Pointer with niche for unaligned values?

⚓ rust    📅 2025-06-13    👤 surdeus    👁️ 2      

surdeus

I have a struct containing only a pointer to an allocated thing on the heap (think of it kind of like a Box with a fixed inner type), and that allocated thing has an alignment greater than 1. So I know that the pointer will never be null, nor will it ever have an odd address. I'd like to figure out how to express this in a way that the compiler is able to use as a niche for optimizing the layout of structs/enums.

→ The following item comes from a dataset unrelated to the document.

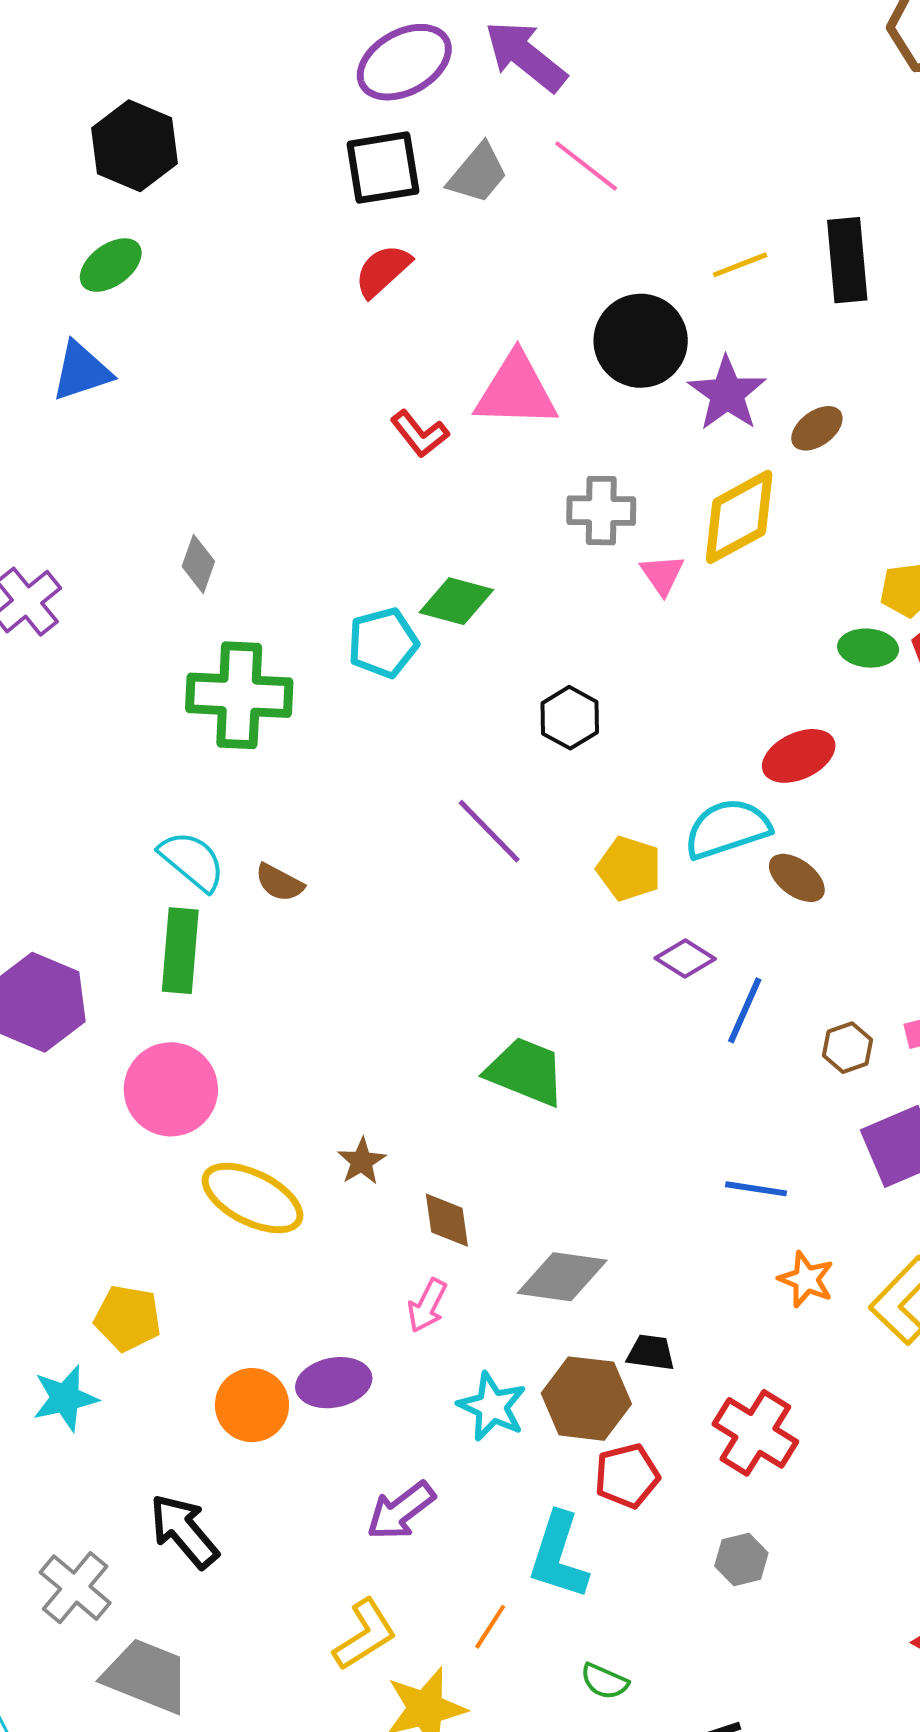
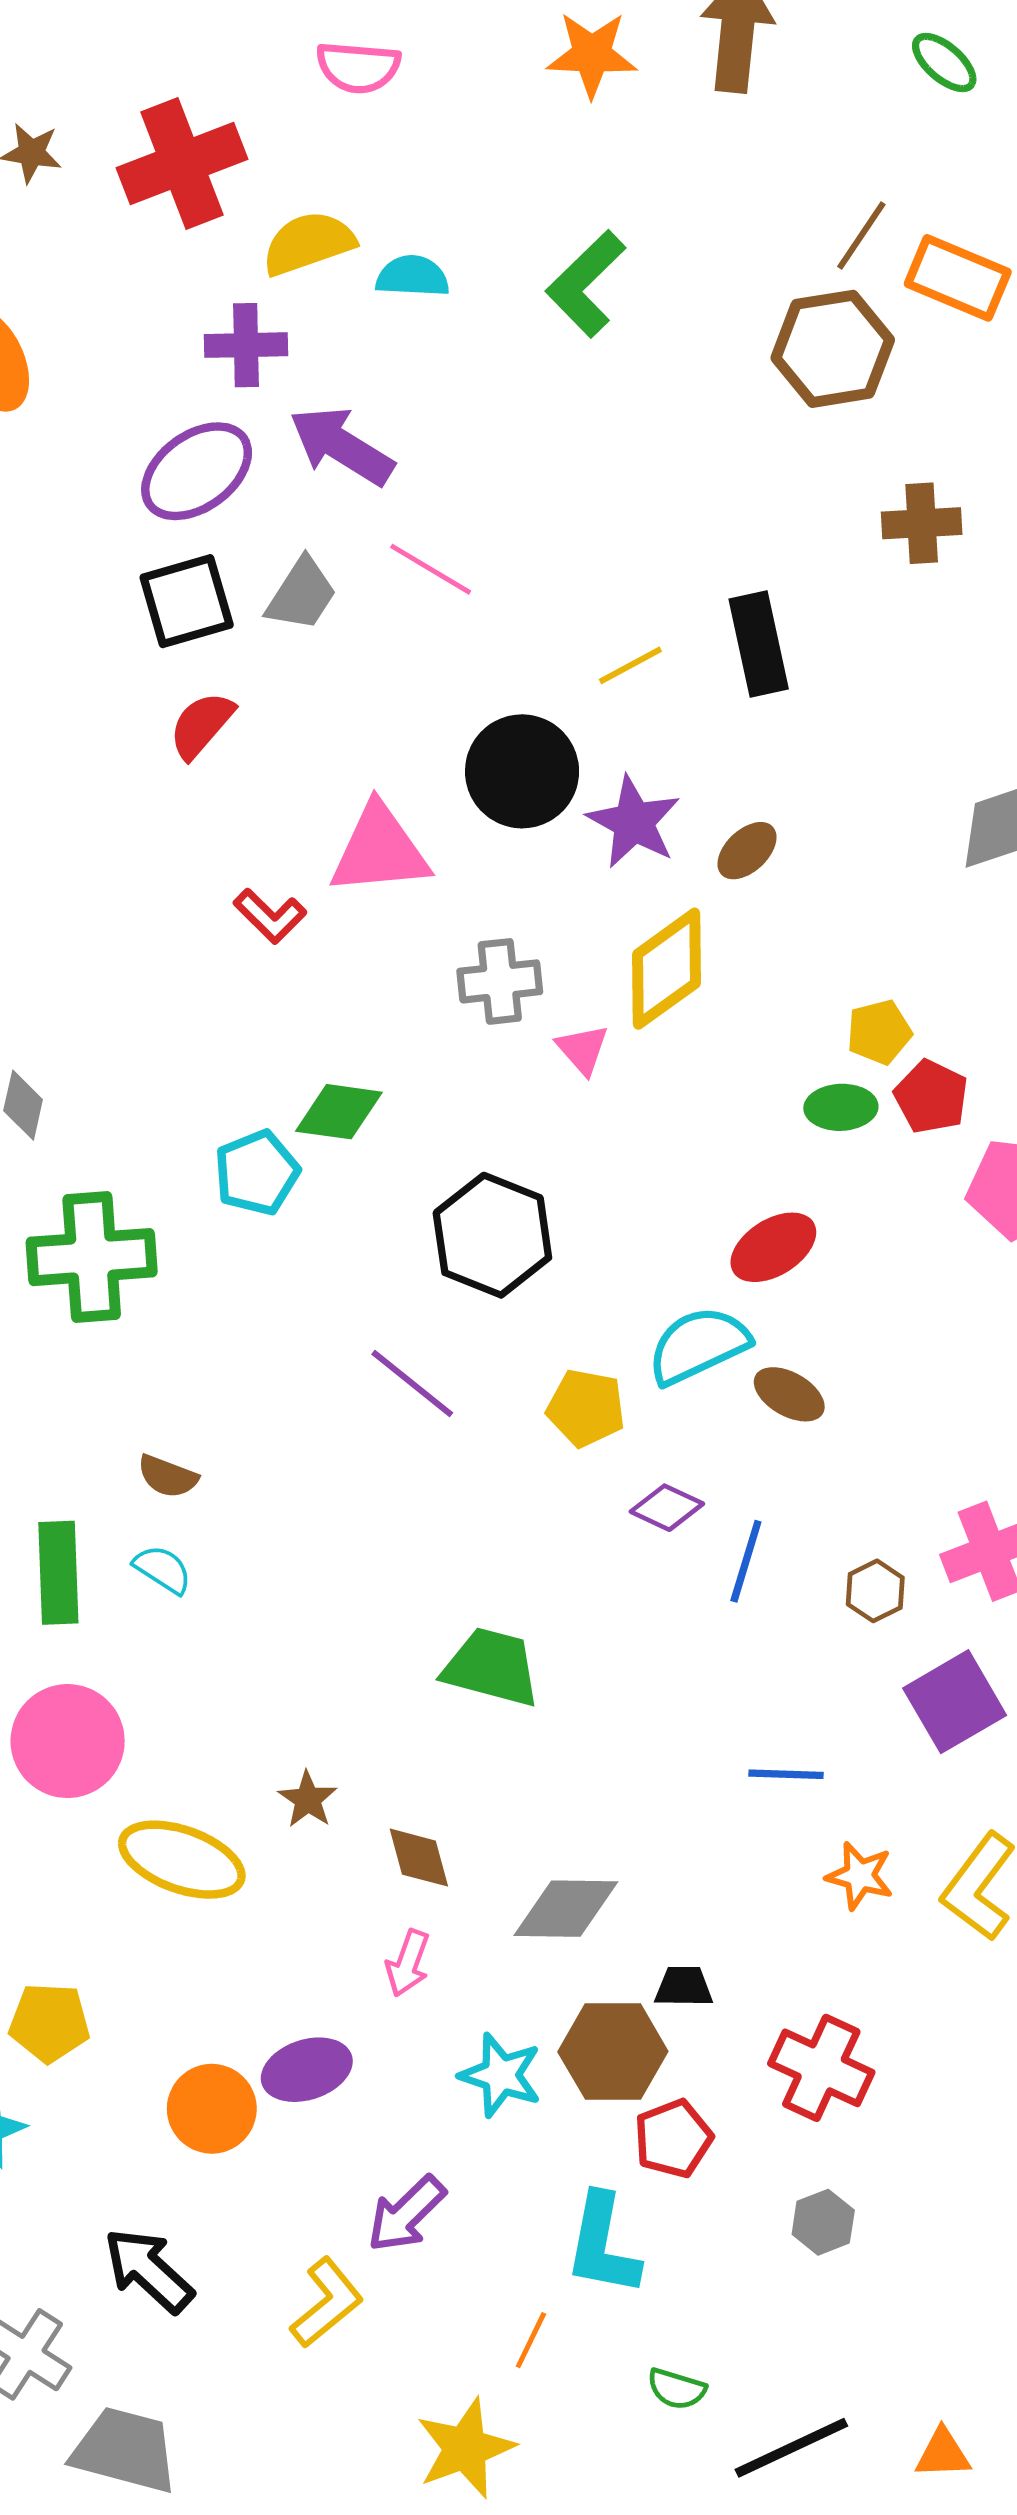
black hexagon: (570, 718) -> (492, 1235), size x1.6
cyan semicircle: (192, 861) -> (163, 1569), moved, size x0.7
yellow L-shape: (365, 1635) -> (327, 2303), moved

I've found that NonNull<MyTy> enforces the pointer to not be null, such that Option<NonNull<MyTy>> also only needs 8 bytes (and same for things that wrap it, like Box<MyTy>). So right now I have this:

#[align(2)]
struct MyTy { .. }

#[repr(transparent)]
struct MyTyWrapper {
    my_ty_ptr: NonNull<MyTy>,
}

Result<i32, MyTyWrapper> should be able to fit in the same 8 byte space, by using the niche where the pointer is unaligned, but I can't figure out if there's a way to write this in code such that the compiler will actually use it (since nothing forces NonNull<MyTy> or *mut MyTy to actually be aligned, so those types don't have this niche). Is there a way to express this that I'm missing?